Hemos empezado a aceptar que ya no hay una edad para estudiar y otra para trabajar, ni una edad para ser joven y una para ser adulto. Estamos en la sociedad de la formación permanente, del reciclaje continuo. Estamos en la sociedad en la que las instituciones públicas consideran joven a quien con 33 años pide una ayuda para adquirir una vivienda, y en una sociedad que prejubila a personas con 45 o 50 años. Vamos aceptando que no hay un solo tipo de familia y, con más dificultades, empezamos a considerar que el trabajo en el hogar es también productivo. Pero en la cuestión de la ancianidad, en el campo de las personas mayores, los estereotipos siguen haciendo estragos. Hemos de reconocer que vincular edades con momentos vitales y con mayores o menores grados de autonomía no deja de ser una construcción social. Y en el paradigma occidental (lo que no ocurre en otros contextos culturales), el paso de la edad se asocia a decadencia e inutilidad. Y lo peor es que eso se nos presenta como natural, y ya sabemos lo difícil que resulta oponerse a algo que es simplemente natural.

Es evidente que las personas que hoy superan los 80-85 años tienen cuadros carenciales y de falta de autonomía muy claros.
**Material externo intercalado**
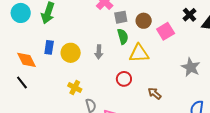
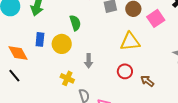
green semicircle: (123, 36) -> (75, 23), moved
gray arrow: (99, 52) -> (89, 61), moved
red circle: (124, 79) -> (125, 71), moved

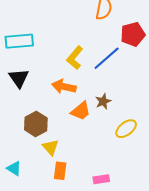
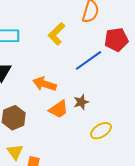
yellow L-shape: (75, 58) -> (57, 34), moved
yellow triangle: (51, 147) -> (15, 152), moved

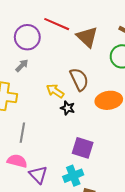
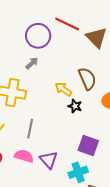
purple triangle: (38, 175) -> (49, 160), moved

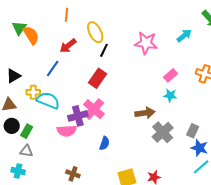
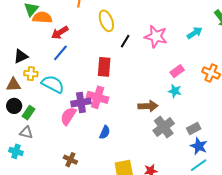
orange semicircle: (31, 35) -> (42, 18), turned -60
red arrow: (68, 46) -> (60, 33), moved
black line: (104, 50) -> (125, 41), moved
red rectangle: (97, 78) -> (104, 67), turned -36
yellow cross: (33, 92) -> (31, 74), moved
pink cross: (94, 109) -> (98, 97), turned -30
pink semicircle: (67, 131) -> (68, 116), turned 120
gray rectangle: (193, 131) -> (194, 128), turned 32

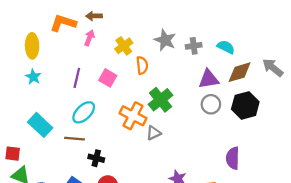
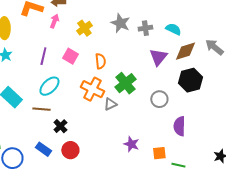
orange semicircle: (142, 65) -> (100, 61), moved
purple triangle: (209, 79) -> (158, 57), turned -42
green cross: (160, 100) -> (125, 83), moved
gray circle: (211, 104) -> (159, 99), moved
black cross: (96, 158) -> (60, 126), turned 32

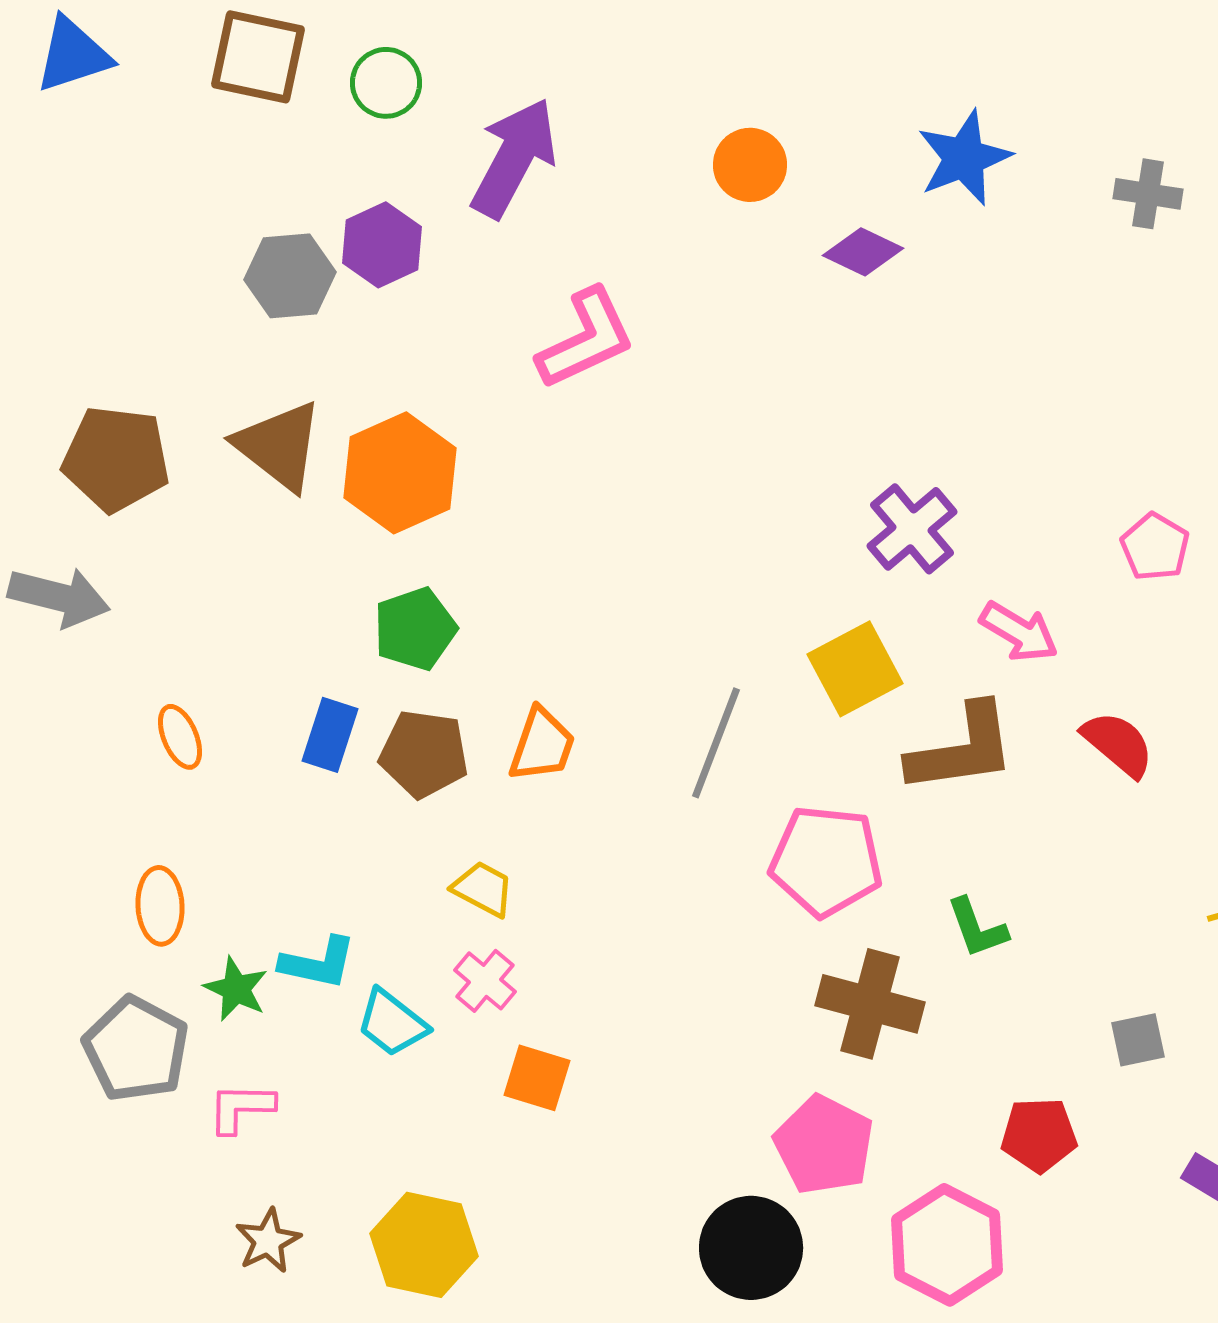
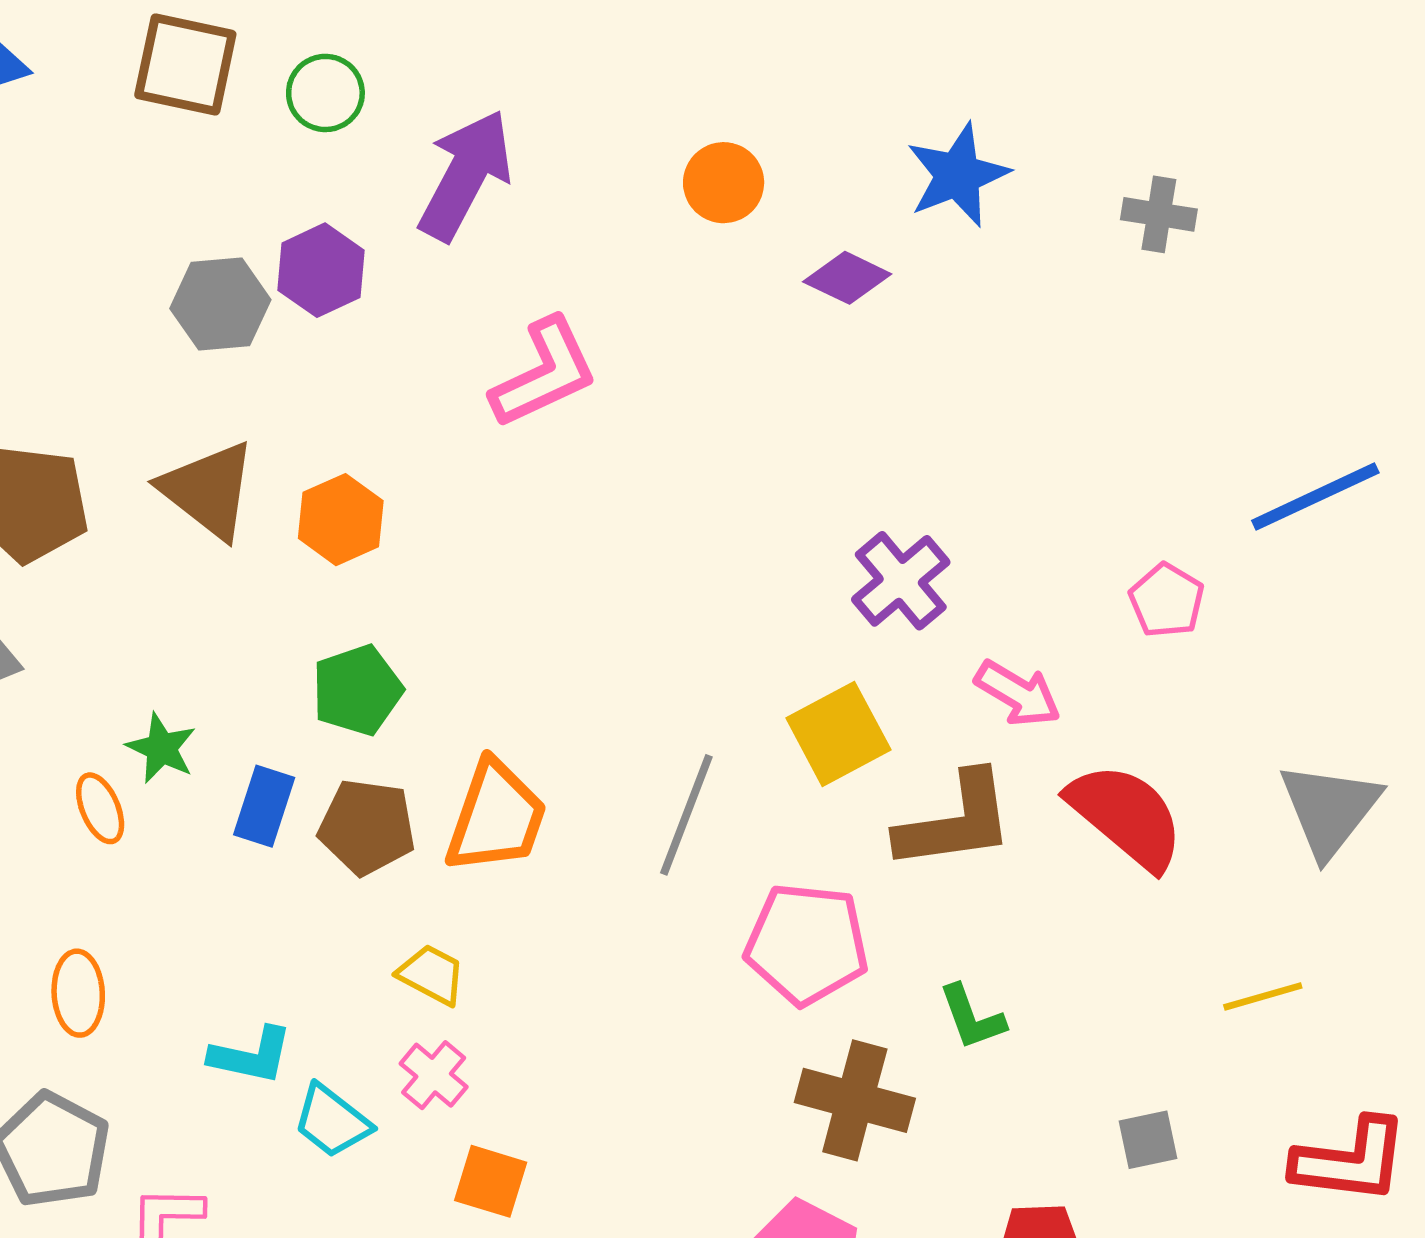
orange hexagon: (400, 473) -> (341, 520), size x0.7
red semicircle: (1118, 744) -> (1126, 816), size x1.5
orange trapezoid: (542, 745) -> (496, 817), size x1.4
green star: (236, 989) -> (161, 748), moved

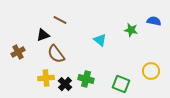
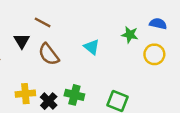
black triangle: (43, 35) -> (22, 41), turned -40
brown semicircle: (56, 54) -> (49, 54), moved
yellow circle: (151, 71) -> (154, 54), moved

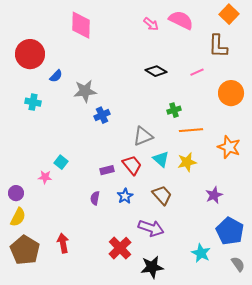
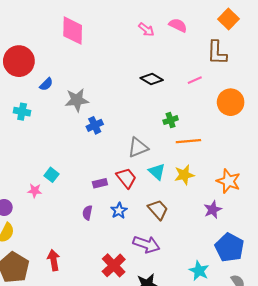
pink semicircle: (181, 20) -> (178, 25), size x0.7
orange star: (229, 147) -> (228, 181), moved

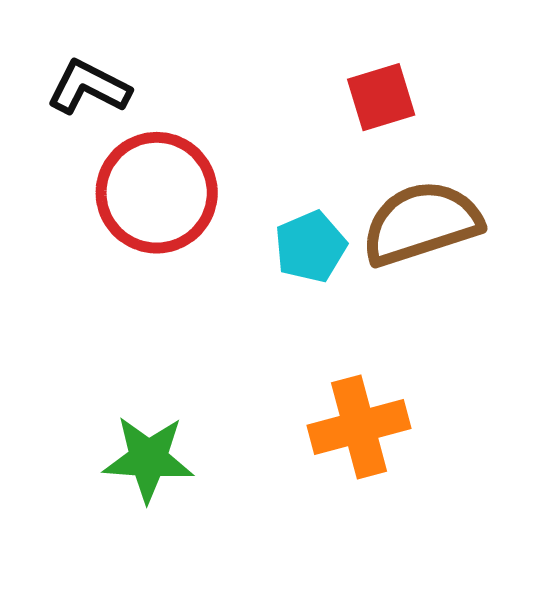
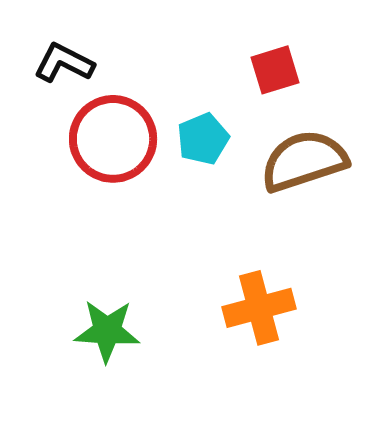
cyan pentagon: (311, 247) -> (203, 139), moved

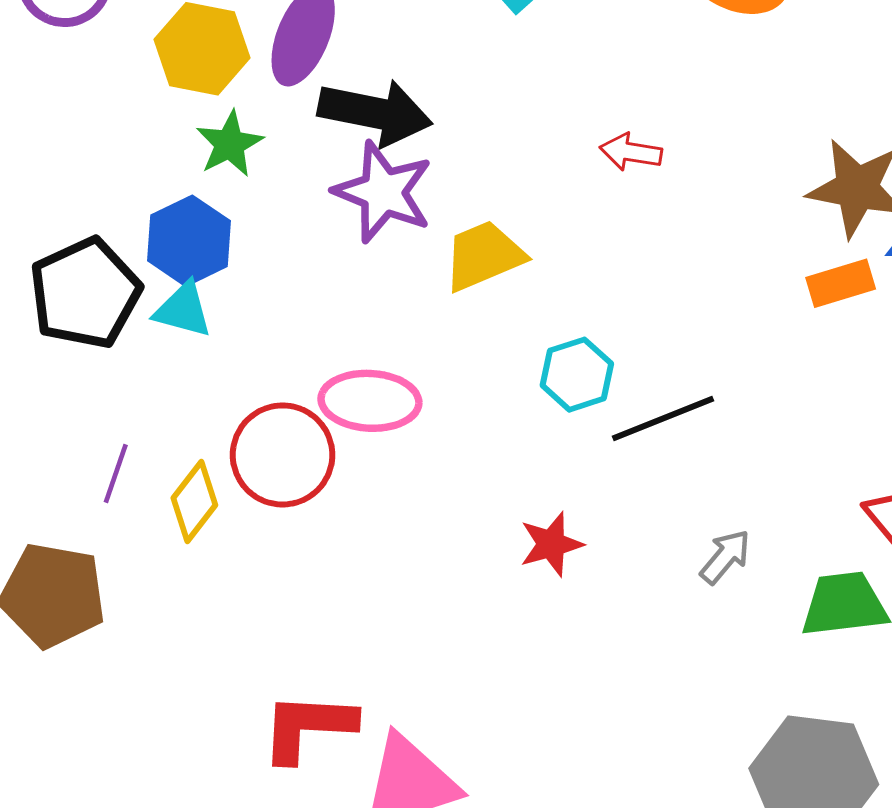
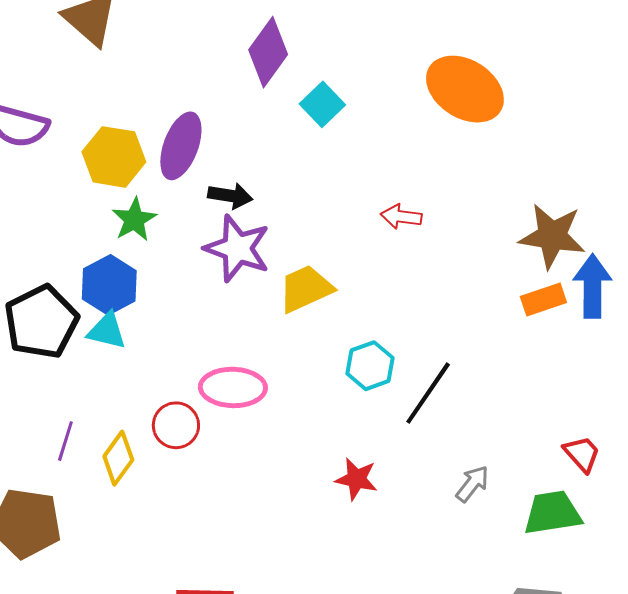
black arrow: (375, 113) -> (230, 196), size x0.6
black line: (663, 419) -> (428, 393), turned -32
red circle: (283, 455) -> (176, 425), size x0.7
red star: (551, 544) -> (356, 479), turned 30

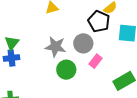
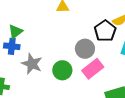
gray star: (55, 47) -> (32, 64), moved
pink rectangle: (95, 61) -> (93, 69), size x1.5

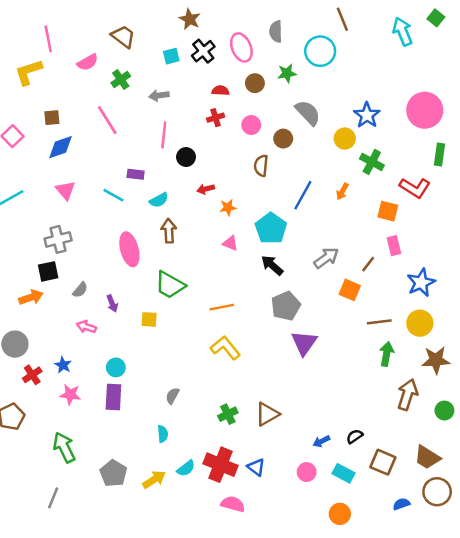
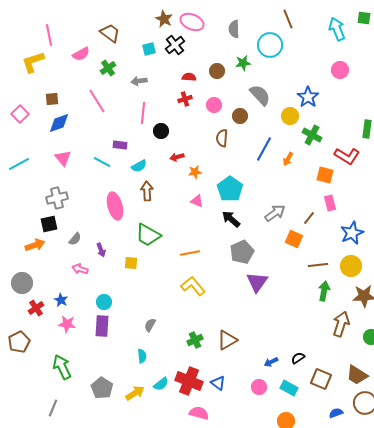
green square: (436, 18) -> (364, 18), turned -32
pink ellipse: (241, 47) -> (192, 22), moved, turned -45
pink circle: (425, 110) -> (340, 70), moved, size x0.6
blue line: (303, 195) -> (264, 149), moved

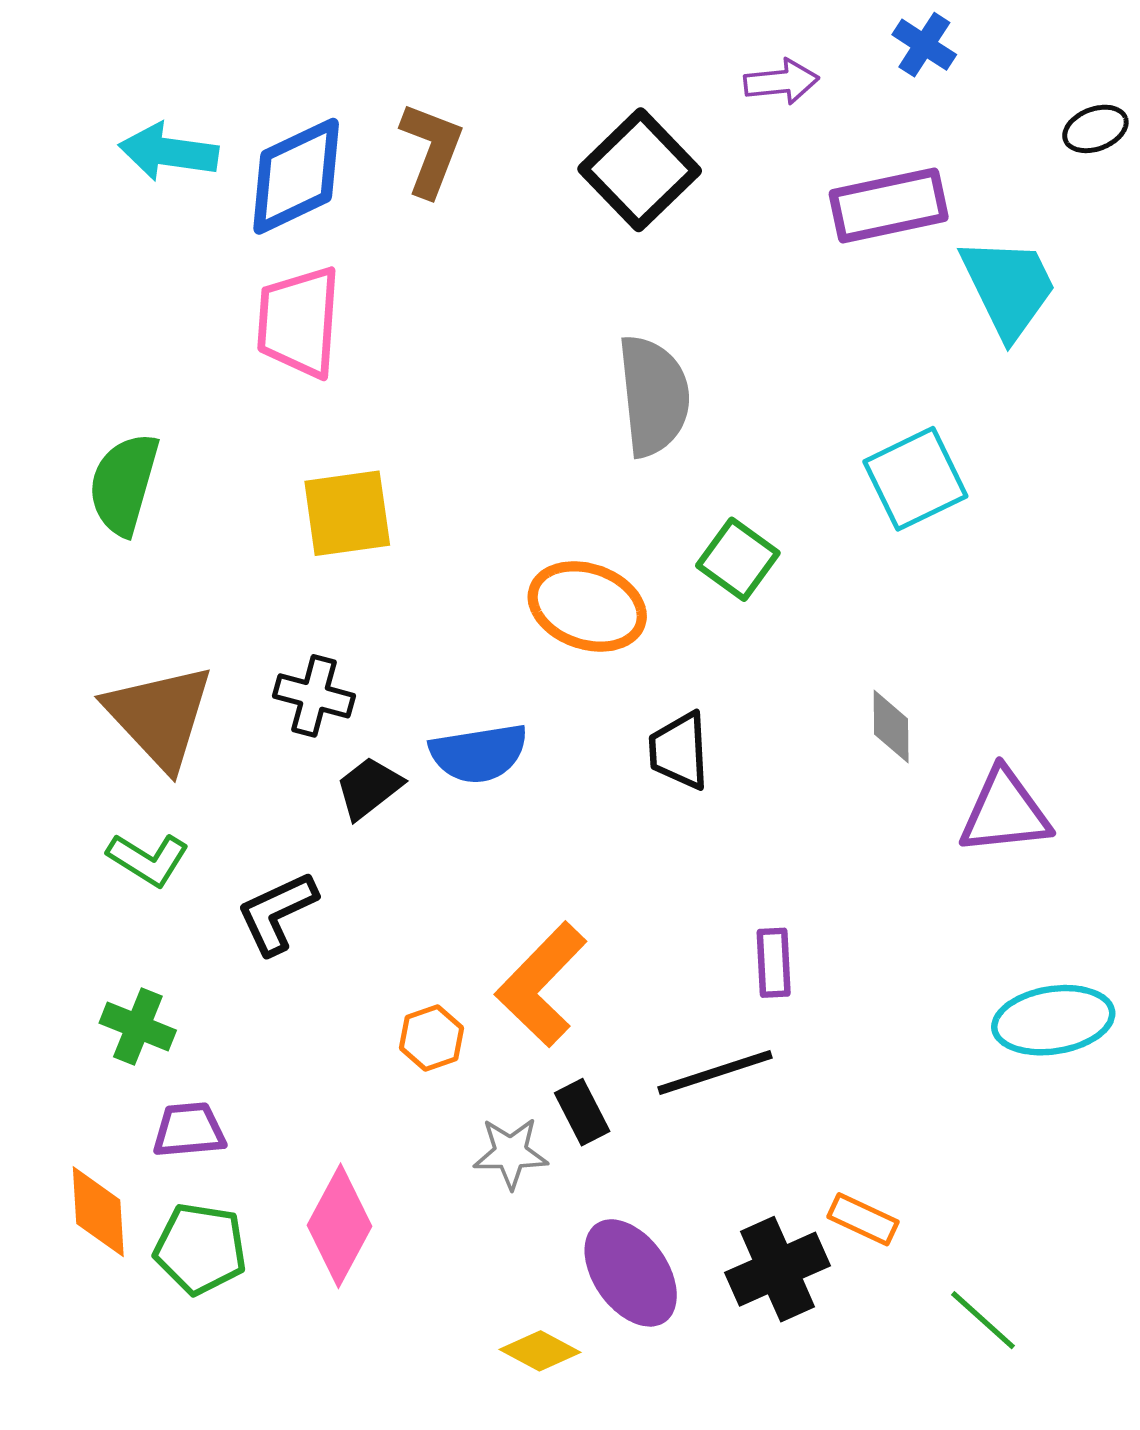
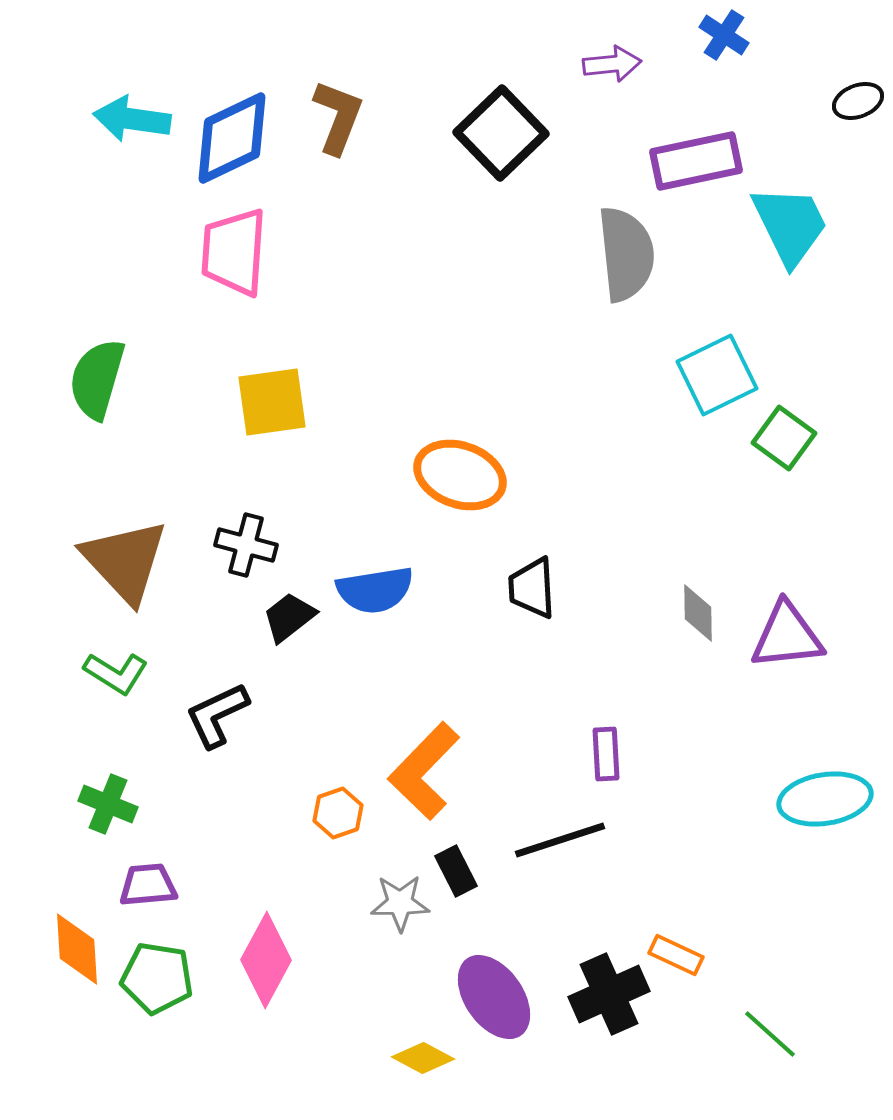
gray semicircle: (654, 396) -> (626, 254), moved
green square: (738, 559) -> (784, 438), moved
gray diamond: (891, 726) -> (698, 613), moved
Pero no podemos caer en el error de generalizar y de aplicar una misma categoría a un colectivo cada vez más numeroso y por eso mismo más y más heterogéneo. Una persona de más de 65 años es hoy una persona que dispone normalmente de una gran autonomía personal. Que sigue siendo enormemente útil socialmente. Que disfruta de su diversidad, de sus opciones vitales, y que no se identifica en absoluto con la imagen de dependiente que los prejuicios sociales le colocan sin pedirle permiso. Tenemos ante nosotros el reto de no verlos como un coste, sino como un recurso. Más allá de lo que el mercado y el productivismo opinen o consideren, su capacidad de aportación social es evidente. Lo es en la aportación de trabajo socialmente útil que pueden seguir realizando, que de hecho en muchos casos realizan, en barrios, pueblos y calles. Lo es en su fuerza de conexión entre personas y colectivos, en el mantenimiento de entramados de convivencia y de respuesta social, en su aportación al capital social de una comunidad. Y ello exige reconocer su dignidad como personas completas, diversas por su edad, pero llenas de posibilidades precisamente por esa diversidad.

Nos falta imaginación. Nos falta salir del estrecho marco del utilitarismo mercantil, y darles responsabilidad para que sigan siendo ciudadanos en el sentido más pleno. No podemos seguir aceptando como natural una concepción de las personas mayores que de natural no tiene nada. Cada vez más la reclamación que nos llegará de ese sector social será menos tutela, más autonomía, lo cual no quiere decir en absoluto olvidar los cuadros carenciales que se dan, ni la exigencia de reforzar la presencia de servicios para las fases más avanzadas de la ancianidad. Construyamos políticas que respondan a lo que reclaman: preservar su autonomía en lo posible, su yo diverso y propio; favorecer el marco de sus relaciones interpersonales y sociales; y canalizar su voluntad-posibilidad de contribuir a la comunidad. De esta manera hablaremos quizá menos de vejez y de dependencia y más de dignidad y de ciudadanía.

Joan Subirats es catedrático de Ciencia Política de la Universidad Autónoma de Barcelona.